At the January meeting of the Section for Transport, Energy, Infrastructure and the Information Society (TEN), the members of the European Economic and Social Committee (EESC) discussed how to tap into the potential of "neurodiversity", which could also help people within these so-called cognitive minorities to integrate socially.
The digital revolution offers an opportunity to unlock the potential of people considered to belong to cognitive minorities and help them better integrate into society. People with autism, a high IQ, hyperactivity, dyslexia and dyspraxia find it difficult to fit into society due, mainly, to general prejudices and their particular verbal communication difficulties. Nevertheless, although they may not have standard social skills, they are able to acquire highly technical skills. This could undoubtedly help many European companies bridge the technological gap, providing at the same time an opportunity for social integration.
At its January meeting, the EESC's TEN section hosted a roundtable on neurodiversity and digitalisation.
Hugo Horiot, author of the book Autisme, j'accuse! and autistic himself, set the tone of the debate and referred to the potential that the digital revolution holds for "unusually skilled" people. "Neurodiversity is a generic term covering all cognitive specificities of the human species, the so‑called neurofamily," he said. "There are many niche areas where certain highly technical skills are necessary but very hard to find, because the system rejects the cognitive group that provides those skills. An example is hacking. We need good hackers to counter cybersecurity issues.

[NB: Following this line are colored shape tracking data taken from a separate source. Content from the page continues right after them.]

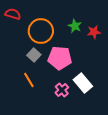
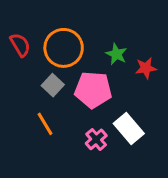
red semicircle: (13, 14) -> (20, 45), moved, turned 42
green star: (75, 26) -> (116, 54), moved
red star: (94, 32) -> (146, 68), moved

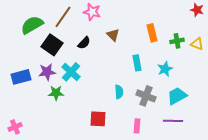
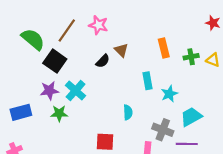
green semicircle: (32, 25) -> (33, 39), turned 70
black semicircle: (84, 43) -> (103, 61), moved
cyan star: (165, 69) -> (169, 94), moved
blue rectangle: (21, 77) -> (21, 112), moved
gray cross: (146, 96) -> (163, 130), moved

We see 18‑20‑year-olds who have excellent skills in this field, but at the same time have not managed to get a diploma or another official recognition. We need to encourage business and institutions to set other recruitment and evaluation methods than the standard models that are based on social skills."

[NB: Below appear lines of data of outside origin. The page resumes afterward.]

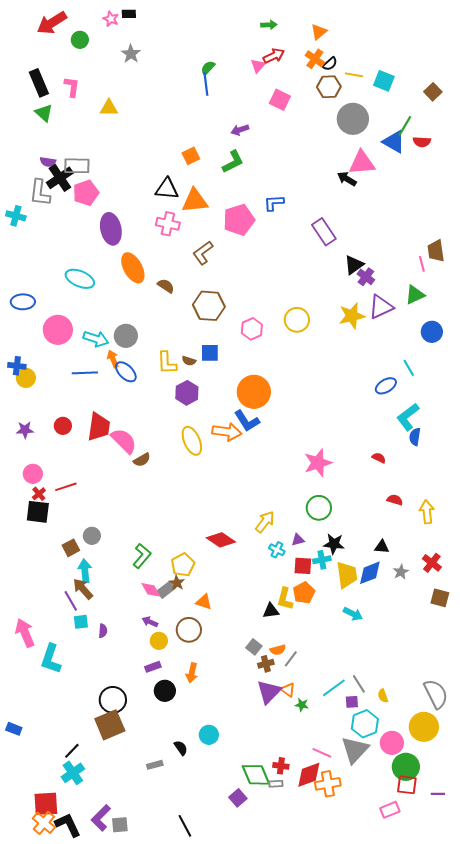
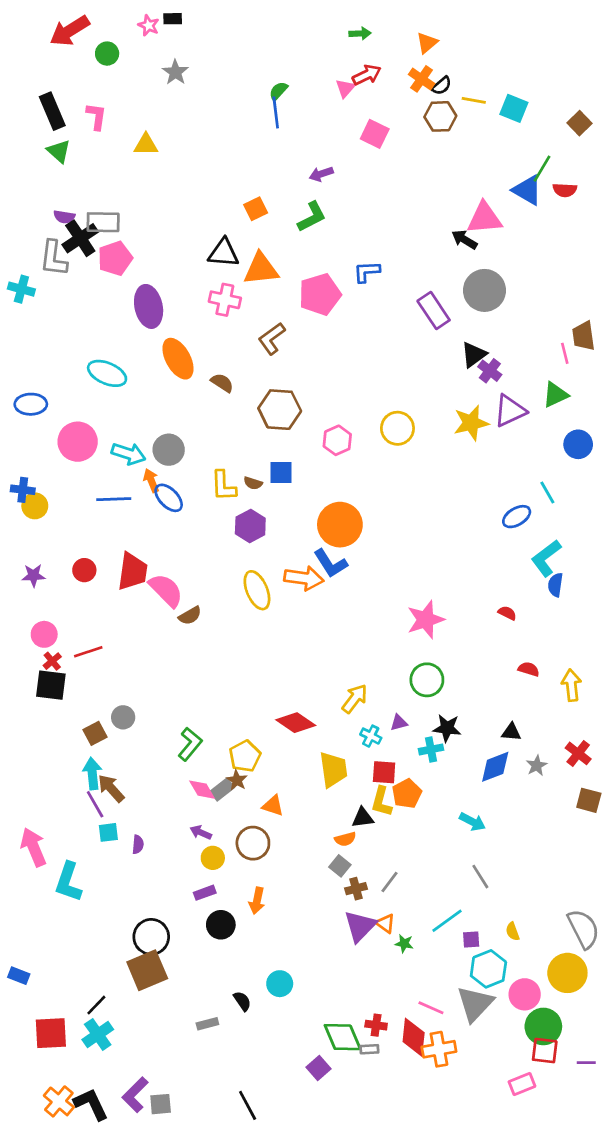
gray circle: (353, 119) -> (484, 290), moved
red square: (303, 566) -> (384, 772), moved
cyan arrow: (85, 571) -> (92, 774), moved
yellow trapezoid: (347, 575) -> (333, 770), moved
orange semicircle: (278, 650) -> (345, 839), moved
gray line: (359, 684) -> (480, 877), moved
red diamond: (309, 775) -> (414, 1037), turned -64
red square: (46, 804) -> (51, 1033), moved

The recognition that all human beings are complementary and able to contribute to our society in multiple ways is fundamental.
"We are all different to each other," declared the president of the TEN section, Pierre Jean Coulon. "However, there are differences that are considered to be acceptable because they do not bother and affect anyone and, on the other hand, there are differences that we do not accept, such is the case of neurodiversity," he continued.
Awareness-raising is essential, otherwise there is no recognition and visibility for people belonging to these cognitive groups.
Ariane Rodert, president of the EESC's INT section, stressed that we must aim at a more inclusive society, with diverse forms of businesses and companies in the EU. "We are facing enormous societal challenges," she maintained. "It is crucial to pull together all resources in our society to make sure that we come up with the right solutions."
The very specialised skills that people belonging to atypical cognitive groups may develop are key in the field of artificial intelligence, where challenges are both social and ethical, but also very technical, highlighted Catelijne Muller, president of the EESC's Temporary Study Group on artificial intelligence. "It is my strong belief that people with disabilities are people with extraordinary abilities," she pointed out. "The skills gap is now one of the pressing issues we are facing and abilities like higher intelligence, stronger concentration and attention to detail, and greater resilience to working long hours without being distracted are all fundamental when it comes to artificial intelligence."
People must remain at the centre of digital development, added Ulrich Samm, president of the EESC's Permanent Study Group on the Digital Agenda, but we must assess how new technologies can help. "The idea of positive discrimination is something that we have to keep in mind," he said. "We need to capitalise on highly-skilled people and use new technologies to cater for what is missing."
It is important to bear in mind that, according to a number of estimations, approximately 65% of today's school pupils will be called upon to perform jobs that do not currently exist and that companies will find it increasingly difficult to find the skills they need in schools. Tapping into the potential of cognitive minorities would not only provide a vital contribution to our society, but would also represent an opportunity for social integration for people who have an intelligence that is different in nature. "A group in society that is deprived of any prospects would be offered the opportunity to contribute to our society in innovative ways," concluded Mr Horiot.